As is well known the average spread or gap between primes (to n) is measured approximately by log n.

For example when n = 100, log n = 4.605…, so we would expect the average gap between primes in the region of 100 to lie somewhere between 4 and 5 (approximately).

This relative measurement will then steadily improve in accuracy for larger values of n.

Therefore the change in the spread between primes as the natural number increases by 1 to n is given as log n – log (n – 1) = log n/(n – 1).

This difference of logs is given by the infinite expression,

i.e. log n – log (n – 1) = 1/n + 1/2n2 + 1/3n3 + 1/4n4 +……

For large n this entails that log n – log (n – 1) is approximated very accurately by 1/n.

For example if n = 1,000, then log n – log (n – 1) = log 1,000 – log 999

= 6.9077552… –  6.9067547… = .0010005…

And this result - for a still comparatively low value of n - is already very close to the reciprocal of n, i.e. 1/1000 = .001.

Indeed if we take for greater accuracy the midpoint of the two numbers 999 and 1000, i.e. 999.5, then the result from subtracting the two log expressions is extremely close to the reciprocal of 999.5, i.e. .0010000500025…

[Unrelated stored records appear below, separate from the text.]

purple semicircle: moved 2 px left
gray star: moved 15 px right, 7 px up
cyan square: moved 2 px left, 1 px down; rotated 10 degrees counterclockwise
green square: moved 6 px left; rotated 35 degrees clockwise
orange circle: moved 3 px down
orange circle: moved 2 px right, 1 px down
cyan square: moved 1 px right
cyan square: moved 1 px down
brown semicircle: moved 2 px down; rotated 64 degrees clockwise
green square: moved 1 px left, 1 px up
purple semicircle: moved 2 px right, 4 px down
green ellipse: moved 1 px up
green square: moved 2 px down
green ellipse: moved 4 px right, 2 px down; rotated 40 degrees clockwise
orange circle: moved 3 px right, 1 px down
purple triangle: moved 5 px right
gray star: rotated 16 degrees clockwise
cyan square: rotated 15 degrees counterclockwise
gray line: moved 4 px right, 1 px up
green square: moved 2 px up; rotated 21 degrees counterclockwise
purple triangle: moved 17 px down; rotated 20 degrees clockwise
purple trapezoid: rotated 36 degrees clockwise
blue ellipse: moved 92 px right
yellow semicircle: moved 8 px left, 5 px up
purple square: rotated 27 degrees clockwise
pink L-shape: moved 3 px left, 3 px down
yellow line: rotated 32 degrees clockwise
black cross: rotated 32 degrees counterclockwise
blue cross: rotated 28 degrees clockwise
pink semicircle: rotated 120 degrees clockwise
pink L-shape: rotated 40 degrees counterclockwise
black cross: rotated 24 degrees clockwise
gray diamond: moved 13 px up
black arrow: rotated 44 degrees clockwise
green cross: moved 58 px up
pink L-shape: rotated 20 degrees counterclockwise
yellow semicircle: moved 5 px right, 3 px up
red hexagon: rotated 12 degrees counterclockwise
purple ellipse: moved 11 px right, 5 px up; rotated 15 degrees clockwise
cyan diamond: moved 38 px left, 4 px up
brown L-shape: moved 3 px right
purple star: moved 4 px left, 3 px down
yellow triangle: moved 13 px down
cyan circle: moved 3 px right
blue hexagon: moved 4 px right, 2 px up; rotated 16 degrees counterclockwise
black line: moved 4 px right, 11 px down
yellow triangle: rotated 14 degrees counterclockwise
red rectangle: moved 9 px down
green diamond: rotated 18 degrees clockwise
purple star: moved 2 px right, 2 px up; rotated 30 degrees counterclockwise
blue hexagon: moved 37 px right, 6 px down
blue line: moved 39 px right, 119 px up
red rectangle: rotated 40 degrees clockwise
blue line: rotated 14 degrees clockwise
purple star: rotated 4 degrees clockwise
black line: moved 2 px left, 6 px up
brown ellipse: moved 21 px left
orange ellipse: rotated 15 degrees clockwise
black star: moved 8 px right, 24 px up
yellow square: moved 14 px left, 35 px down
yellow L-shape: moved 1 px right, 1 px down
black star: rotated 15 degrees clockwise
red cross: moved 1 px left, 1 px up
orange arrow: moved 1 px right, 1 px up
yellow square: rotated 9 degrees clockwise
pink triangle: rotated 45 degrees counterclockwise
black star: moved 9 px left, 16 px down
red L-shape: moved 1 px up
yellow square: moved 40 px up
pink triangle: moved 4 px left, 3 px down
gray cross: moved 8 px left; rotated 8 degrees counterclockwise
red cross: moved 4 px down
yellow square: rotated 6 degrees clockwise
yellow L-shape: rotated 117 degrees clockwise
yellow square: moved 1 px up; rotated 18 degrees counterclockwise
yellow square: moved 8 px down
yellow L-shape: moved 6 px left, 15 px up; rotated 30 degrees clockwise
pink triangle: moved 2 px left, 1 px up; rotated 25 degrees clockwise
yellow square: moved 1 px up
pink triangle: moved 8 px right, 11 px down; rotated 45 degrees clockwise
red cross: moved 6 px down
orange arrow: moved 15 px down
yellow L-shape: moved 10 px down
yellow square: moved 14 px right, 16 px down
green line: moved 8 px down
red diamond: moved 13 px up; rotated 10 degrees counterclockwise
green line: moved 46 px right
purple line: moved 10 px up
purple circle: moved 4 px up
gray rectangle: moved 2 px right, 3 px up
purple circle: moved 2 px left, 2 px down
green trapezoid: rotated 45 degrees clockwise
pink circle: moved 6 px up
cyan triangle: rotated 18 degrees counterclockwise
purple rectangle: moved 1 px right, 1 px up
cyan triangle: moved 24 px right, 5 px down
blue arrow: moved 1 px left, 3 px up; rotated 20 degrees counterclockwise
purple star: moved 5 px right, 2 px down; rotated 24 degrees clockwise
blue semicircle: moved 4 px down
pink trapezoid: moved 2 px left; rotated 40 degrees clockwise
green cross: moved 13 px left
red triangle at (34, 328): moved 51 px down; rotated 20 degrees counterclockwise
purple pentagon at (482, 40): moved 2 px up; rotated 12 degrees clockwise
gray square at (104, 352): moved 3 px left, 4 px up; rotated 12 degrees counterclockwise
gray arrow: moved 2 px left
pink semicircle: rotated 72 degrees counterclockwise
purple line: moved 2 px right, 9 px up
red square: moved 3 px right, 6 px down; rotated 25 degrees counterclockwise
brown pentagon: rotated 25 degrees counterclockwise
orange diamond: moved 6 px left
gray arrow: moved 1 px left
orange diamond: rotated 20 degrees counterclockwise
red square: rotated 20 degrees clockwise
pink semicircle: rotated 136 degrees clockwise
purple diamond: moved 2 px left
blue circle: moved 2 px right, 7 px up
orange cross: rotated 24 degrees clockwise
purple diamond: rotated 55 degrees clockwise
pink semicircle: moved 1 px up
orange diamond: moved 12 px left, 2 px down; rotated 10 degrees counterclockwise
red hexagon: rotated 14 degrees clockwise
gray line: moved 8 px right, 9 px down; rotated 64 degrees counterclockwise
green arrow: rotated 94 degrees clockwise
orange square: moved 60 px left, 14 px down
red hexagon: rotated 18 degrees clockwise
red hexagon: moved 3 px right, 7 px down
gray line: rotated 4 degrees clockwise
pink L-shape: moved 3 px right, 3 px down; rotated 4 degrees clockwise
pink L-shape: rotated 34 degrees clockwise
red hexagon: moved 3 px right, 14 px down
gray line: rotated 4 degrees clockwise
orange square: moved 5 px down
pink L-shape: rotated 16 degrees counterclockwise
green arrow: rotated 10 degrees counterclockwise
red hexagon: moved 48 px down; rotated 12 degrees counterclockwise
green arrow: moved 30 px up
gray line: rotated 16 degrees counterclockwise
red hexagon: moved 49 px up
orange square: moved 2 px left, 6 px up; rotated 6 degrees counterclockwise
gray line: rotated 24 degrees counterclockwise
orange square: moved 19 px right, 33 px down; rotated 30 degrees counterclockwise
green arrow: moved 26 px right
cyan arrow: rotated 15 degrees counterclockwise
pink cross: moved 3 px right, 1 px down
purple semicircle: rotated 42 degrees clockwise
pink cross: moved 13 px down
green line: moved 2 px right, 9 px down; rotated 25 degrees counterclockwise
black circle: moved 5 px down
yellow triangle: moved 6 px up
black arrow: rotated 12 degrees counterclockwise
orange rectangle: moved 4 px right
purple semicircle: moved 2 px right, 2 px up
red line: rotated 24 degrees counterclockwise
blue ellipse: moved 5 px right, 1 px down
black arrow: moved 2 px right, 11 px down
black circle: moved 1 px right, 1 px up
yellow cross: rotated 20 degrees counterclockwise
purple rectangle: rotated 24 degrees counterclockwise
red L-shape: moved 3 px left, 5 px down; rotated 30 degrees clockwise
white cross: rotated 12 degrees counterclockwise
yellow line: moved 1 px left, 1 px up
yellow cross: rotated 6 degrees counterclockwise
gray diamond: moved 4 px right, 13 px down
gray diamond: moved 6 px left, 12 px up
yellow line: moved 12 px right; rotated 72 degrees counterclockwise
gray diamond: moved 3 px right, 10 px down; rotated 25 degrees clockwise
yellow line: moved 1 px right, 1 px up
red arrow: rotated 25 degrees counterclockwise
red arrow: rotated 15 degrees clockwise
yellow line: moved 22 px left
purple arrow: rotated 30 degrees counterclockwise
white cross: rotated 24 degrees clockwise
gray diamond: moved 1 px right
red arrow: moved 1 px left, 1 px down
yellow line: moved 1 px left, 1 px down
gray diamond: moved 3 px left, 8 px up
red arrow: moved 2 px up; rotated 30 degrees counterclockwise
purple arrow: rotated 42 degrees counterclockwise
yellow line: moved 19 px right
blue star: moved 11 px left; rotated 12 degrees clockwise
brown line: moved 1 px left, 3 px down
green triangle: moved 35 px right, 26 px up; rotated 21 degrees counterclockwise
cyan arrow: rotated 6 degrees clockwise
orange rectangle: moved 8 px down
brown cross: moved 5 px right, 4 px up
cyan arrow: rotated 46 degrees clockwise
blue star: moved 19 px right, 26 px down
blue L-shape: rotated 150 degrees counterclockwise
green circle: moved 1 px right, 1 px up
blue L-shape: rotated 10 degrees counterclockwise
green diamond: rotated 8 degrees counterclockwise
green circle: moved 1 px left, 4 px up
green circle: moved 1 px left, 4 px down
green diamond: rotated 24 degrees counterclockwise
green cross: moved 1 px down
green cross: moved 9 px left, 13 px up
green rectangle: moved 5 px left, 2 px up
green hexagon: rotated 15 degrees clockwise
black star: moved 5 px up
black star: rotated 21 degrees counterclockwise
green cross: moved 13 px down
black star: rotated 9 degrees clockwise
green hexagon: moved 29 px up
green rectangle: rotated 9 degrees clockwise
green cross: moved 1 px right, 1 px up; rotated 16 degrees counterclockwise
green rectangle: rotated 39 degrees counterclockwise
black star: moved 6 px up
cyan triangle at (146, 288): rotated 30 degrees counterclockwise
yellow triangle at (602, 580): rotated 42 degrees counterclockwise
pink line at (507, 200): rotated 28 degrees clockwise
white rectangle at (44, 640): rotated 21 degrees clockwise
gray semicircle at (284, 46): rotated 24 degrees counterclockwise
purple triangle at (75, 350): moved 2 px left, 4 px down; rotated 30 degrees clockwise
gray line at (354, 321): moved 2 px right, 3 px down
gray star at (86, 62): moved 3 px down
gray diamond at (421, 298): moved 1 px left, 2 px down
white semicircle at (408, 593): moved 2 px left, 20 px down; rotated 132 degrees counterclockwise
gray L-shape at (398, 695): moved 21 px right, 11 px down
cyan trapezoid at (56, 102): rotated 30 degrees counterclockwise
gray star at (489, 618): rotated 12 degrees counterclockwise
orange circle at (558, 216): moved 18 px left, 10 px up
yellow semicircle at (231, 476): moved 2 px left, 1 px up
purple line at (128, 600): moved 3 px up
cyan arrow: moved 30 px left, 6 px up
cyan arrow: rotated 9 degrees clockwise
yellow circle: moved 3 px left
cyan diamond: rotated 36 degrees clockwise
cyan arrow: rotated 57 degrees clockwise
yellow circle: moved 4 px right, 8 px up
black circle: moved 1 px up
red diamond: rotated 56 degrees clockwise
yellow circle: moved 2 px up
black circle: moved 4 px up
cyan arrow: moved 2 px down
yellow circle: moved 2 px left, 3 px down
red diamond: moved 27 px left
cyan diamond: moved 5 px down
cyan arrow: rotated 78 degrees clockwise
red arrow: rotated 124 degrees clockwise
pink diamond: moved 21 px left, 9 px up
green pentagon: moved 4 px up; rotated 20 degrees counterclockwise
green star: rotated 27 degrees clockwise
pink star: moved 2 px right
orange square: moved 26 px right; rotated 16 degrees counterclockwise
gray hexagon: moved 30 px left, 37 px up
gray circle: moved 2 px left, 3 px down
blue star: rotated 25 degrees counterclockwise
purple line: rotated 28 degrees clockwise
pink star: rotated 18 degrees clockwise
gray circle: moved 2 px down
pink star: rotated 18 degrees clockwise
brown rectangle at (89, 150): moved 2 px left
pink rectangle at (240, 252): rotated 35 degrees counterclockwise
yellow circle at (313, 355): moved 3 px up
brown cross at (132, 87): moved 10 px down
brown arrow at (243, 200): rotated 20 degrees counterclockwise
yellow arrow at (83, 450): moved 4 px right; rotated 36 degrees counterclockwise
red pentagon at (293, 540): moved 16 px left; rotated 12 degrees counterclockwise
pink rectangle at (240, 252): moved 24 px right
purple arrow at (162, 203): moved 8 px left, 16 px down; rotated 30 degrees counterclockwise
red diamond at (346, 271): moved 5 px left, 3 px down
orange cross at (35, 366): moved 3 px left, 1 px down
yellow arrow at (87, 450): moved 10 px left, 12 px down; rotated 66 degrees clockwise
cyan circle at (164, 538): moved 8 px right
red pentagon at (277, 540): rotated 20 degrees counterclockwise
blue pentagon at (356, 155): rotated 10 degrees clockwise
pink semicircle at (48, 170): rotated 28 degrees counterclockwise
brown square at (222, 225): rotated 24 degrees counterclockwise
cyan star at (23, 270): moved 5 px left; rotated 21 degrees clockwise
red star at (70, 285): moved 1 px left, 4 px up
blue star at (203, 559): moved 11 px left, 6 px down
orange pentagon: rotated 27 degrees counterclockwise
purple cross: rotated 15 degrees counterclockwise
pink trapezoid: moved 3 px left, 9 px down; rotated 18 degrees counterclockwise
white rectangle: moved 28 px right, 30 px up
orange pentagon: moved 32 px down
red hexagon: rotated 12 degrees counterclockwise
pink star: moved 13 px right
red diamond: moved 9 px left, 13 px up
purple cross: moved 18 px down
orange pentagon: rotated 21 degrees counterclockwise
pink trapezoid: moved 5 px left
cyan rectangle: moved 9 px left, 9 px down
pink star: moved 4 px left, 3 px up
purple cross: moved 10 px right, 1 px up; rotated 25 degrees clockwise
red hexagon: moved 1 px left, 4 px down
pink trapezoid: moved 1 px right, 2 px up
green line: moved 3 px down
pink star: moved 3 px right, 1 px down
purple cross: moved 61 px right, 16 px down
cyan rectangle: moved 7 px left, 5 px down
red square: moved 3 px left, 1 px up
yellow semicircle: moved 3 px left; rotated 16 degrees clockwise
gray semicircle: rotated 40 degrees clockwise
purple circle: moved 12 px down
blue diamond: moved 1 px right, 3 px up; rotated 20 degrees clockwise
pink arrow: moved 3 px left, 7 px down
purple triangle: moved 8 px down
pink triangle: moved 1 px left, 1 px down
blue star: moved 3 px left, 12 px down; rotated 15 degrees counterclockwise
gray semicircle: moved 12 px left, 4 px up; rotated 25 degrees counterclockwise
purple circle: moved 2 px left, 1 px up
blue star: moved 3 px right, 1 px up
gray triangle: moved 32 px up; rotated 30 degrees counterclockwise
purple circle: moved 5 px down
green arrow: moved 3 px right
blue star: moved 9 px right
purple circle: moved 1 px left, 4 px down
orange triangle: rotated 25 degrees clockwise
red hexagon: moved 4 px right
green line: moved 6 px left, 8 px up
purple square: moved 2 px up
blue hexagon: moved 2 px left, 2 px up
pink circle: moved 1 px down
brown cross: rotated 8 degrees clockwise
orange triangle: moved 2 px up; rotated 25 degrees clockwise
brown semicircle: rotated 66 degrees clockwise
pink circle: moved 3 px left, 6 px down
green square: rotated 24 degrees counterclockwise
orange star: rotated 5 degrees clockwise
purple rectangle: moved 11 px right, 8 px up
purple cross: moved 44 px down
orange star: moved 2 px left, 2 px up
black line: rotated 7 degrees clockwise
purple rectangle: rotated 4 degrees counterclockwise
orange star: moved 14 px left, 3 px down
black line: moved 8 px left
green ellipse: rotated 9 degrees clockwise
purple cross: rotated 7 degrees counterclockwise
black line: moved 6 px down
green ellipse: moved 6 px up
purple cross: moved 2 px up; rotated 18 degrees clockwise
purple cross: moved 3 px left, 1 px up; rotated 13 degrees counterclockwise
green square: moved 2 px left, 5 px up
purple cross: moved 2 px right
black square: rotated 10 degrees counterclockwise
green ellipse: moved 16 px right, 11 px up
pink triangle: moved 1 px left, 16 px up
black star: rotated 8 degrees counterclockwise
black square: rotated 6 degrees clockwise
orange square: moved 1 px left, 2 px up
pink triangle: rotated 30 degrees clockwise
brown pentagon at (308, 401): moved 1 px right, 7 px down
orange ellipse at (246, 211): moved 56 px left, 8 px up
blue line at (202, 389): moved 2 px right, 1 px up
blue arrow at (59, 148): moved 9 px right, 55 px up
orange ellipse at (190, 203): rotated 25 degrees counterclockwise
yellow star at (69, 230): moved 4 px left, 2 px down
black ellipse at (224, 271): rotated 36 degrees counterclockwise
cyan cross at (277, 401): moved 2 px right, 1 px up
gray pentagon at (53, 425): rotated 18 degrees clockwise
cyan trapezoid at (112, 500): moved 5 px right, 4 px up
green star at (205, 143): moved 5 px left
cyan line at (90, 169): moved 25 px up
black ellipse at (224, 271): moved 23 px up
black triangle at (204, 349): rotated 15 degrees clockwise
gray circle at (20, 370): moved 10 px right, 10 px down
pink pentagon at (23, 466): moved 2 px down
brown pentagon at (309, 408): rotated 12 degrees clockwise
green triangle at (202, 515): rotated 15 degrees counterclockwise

What we have illustrated here stands here as perhaps the most remarkable - yet simple - example of the nature of prime behaviour in that the change in the average spread (or gap) as between successive prime numbers at n is intimately related to the corresponding reciprocal of n.

In truth, the average spread between primes is better approximated by log n – 1 and this distinction would be indeed significant over the lower ranges of n!

For example there are 78,498 primes less than 1,000,000.

Now using log n as the estimate for the average spread as between primes, this would indicate using the formula n/log n, a total of 72,382 primes up to 1,000,000.

However using log n – 1 as the average spread between primes this would give, using the corresponding formula, n/ log n – 1, the much more accurate total of 78,030 primes (to 1,000,000).

However for very large n, the distinction as between log n and log n – 1 becomes increasingly less significant in relative terms.

What is not commonly realised is that log n has an equally important complementary significance with respect to the natural factors of a number.

Once, again these natural factors are defined solely with respect to the composite natural numbers and relate to all the factors of such a number (except 1).

So for example, 12 contains 5 natural factors i.e. 2, 3, 4, 6 and 12!

Now, log n - though once again log n – 1 is the better estimate for smaller values of n - measures the average number of natural factors per unit to n.

Therefore, for example when n = 100, we would say that the average number of factors per unit = 4.605…

This would therefore suggest a cumulative total of 461 natural factors to 100.

However, because n is still very small, as we have seen, log n – 1, would - relatively - provide the better estimate.

As log 100 – 1= 3.605…,, this would give a cumulative estimate of factors up to 100 of 361.

Indeed this is very close to the actual cumulative total of factors to 100, which is 357!

Therefore we can equally say that the change in the average frequency of natural factors per unit as n increases by 1 is given by the reciprocal of n = 1/n.

So once again, as we have seen, when for example, n = 1,000, the change in the average gap between primes (per unit) is approximated by 1/1,000, likewise when n = 1,000, the average change in the frequency of natural factors (per unit) is likewise approximated by 1/1,000.